◆ SOURCE RECORDS ◆

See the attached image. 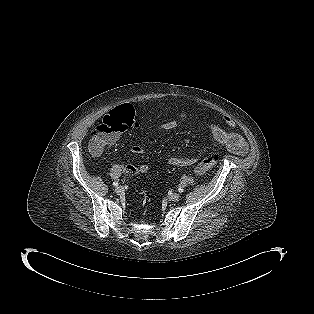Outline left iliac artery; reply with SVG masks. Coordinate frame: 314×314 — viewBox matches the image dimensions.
<instances>
[{
    "instance_id": "obj_1",
    "label": "left iliac artery",
    "mask_w": 314,
    "mask_h": 314,
    "mask_svg": "<svg viewBox=\"0 0 314 314\" xmlns=\"http://www.w3.org/2000/svg\"><path fill=\"white\" fill-rule=\"evenodd\" d=\"M178 191H179L180 193H182V192L184 191L183 187H179V188H178Z\"/></svg>"
}]
</instances>
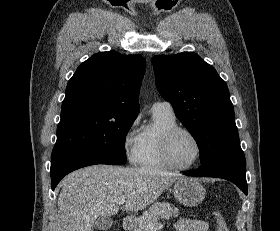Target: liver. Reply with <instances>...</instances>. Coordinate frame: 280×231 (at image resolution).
<instances>
[{"instance_id": "obj_1", "label": "liver", "mask_w": 280, "mask_h": 231, "mask_svg": "<svg viewBox=\"0 0 280 231\" xmlns=\"http://www.w3.org/2000/svg\"><path fill=\"white\" fill-rule=\"evenodd\" d=\"M178 177L179 173L120 165H89L72 171L60 183L54 231H93L99 215H116L122 197V211L137 213L158 199Z\"/></svg>"}]
</instances>
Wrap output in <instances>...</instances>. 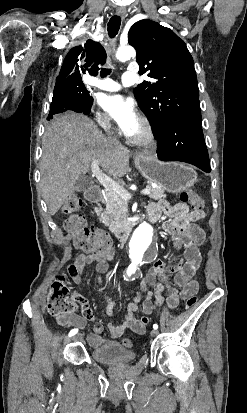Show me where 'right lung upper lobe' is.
Instances as JSON below:
<instances>
[{
	"label": "right lung upper lobe",
	"instance_id": "right-lung-upper-lobe-1",
	"mask_svg": "<svg viewBox=\"0 0 247 413\" xmlns=\"http://www.w3.org/2000/svg\"><path fill=\"white\" fill-rule=\"evenodd\" d=\"M80 59H84L85 64L78 65V56ZM106 62V52L100 43L87 40L84 47L77 46L71 49L66 56L63 66L60 70L56 83L59 82H76L82 81L79 68L82 72L89 71L91 74L98 73V65H103Z\"/></svg>",
	"mask_w": 247,
	"mask_h": 413
}]
</instances>
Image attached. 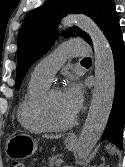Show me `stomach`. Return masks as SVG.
I'll list each match as a JSON object with an SVG mask.
<instances>
[{
	"label": "stomach",
	"mask_w": 125,
	"mask_h": 167,
	"mask_svg": "<svg viewBox=\"0 0 125 167\" xmlns=\"http://www.w3.org/2000/svg\"><path fill=\"white\" fill-rule=\"evenodd\" d=\"M66 147L72 150L75 147V143L66 142ZM37 148V141L25 133H13L7 138L6 154L13 160L32 156L37 151Z\"/></svg>",
	"instance_id": "1"
}]
</instances>
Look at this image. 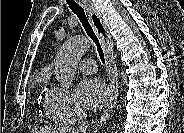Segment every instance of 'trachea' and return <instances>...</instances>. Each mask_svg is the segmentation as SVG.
<instances>
[{
    "instance_id": "1",
    "label": "trachea",
    "mask_w": 184,
    "mask_h": 133,
    "mask_svg": "<svg viewBox=\"0 0 184 133\" xmlns=\"http://www.w3.org/2000/svg\"><path fill=\"white\" fill-rule=\"evenodd\" d=\"M67 4L69 5L70 9L72 10V12L74 14L77 15V17L79 18L80 22L82 23V26L84 27L87 35L93 40V42L95 43L96 47H97V51L99 54V57L102 61V63L105 62V58H104V51L102 48V45L100 43L99 38L97 37V35L95 34L89 20H88V16L85 14V11L74 1V0H66Z\"/></svg>"
}]
</instances>
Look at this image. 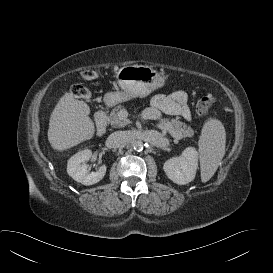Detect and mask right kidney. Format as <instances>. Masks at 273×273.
Returning a JSON list of instances; mask_svg holds the SVG:
<instances>
[{"mask_svg": "<svg viewBox=\"0 0 273 273\" xmlns=\"http://www.w3.org/2000/svg\"><path fill=\"white\" fill-rule=\"evenodd\" d=\"M92 156V152L89 149L82 150L73 155L67 163V172L76 182L83 185H93L105 176L106 166L102 165L96 172L87 170L88 165L85 163L89 161Z\"/></svg>", "mask_w": 273, "mask_h": 273, "instance_id": "ca27d5eb", "label": "right kidney"}]
</instances>
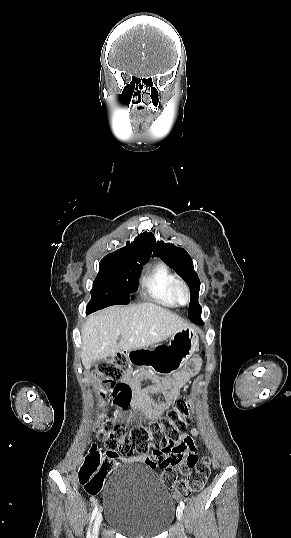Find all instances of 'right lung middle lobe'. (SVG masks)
I'll return each instance as SVG.
<instances>
[{
    "mask_svg": "<svg viewBox=\"0 0 291 538\" xmlns=\"http://www.w3.org/2000/svg\"><path fill=\"white\" fill-rule=\"evenodd\" d=\"M146 259L103 258L99 273L93 282L91 300L86 313L106 308L111 305H126L129 294L137 289V277Z\"/></svg>",
    "mask_w": 291,
    "mask_h": 538,
    "instance_id": "dd1d6c3e",
    "label": "right lung middle lobe"
}]
</instances>
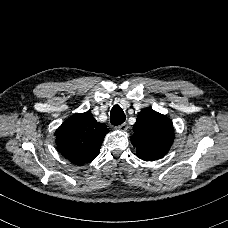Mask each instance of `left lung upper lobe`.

◆ WORK TO COMPLETE ◆
Pictures excluded, return exactly the lines from the one with "Find all instances" through the final line of the entries above, both included.

◆ SOLUTION TO THE EXERCISE ◆
Find all instances of 'right lung middle lobe'. (SVG masks)
I'll return each instance as SVG.
<instances>
[{
    "mask_svg": "<svg viewBox=\"0 0 291 538\" xmlns=\"http://www.w3.org/2000/svg\"><path fill=\"white\" fill-rule=\"evenodd\" d=\"M146 259L103 258L99 273L93 282L91 300L86 313L106 308L111 305H126L129 294L137 289V277Z\"/></svg>",
    "mask_w": 291,
    "mask_h": 538,
    "instance_id": "dd1d6c3e",
    "label": "right lung middle lobe"
}]
</instances>
Mask each instance of `left lung upper lobe`.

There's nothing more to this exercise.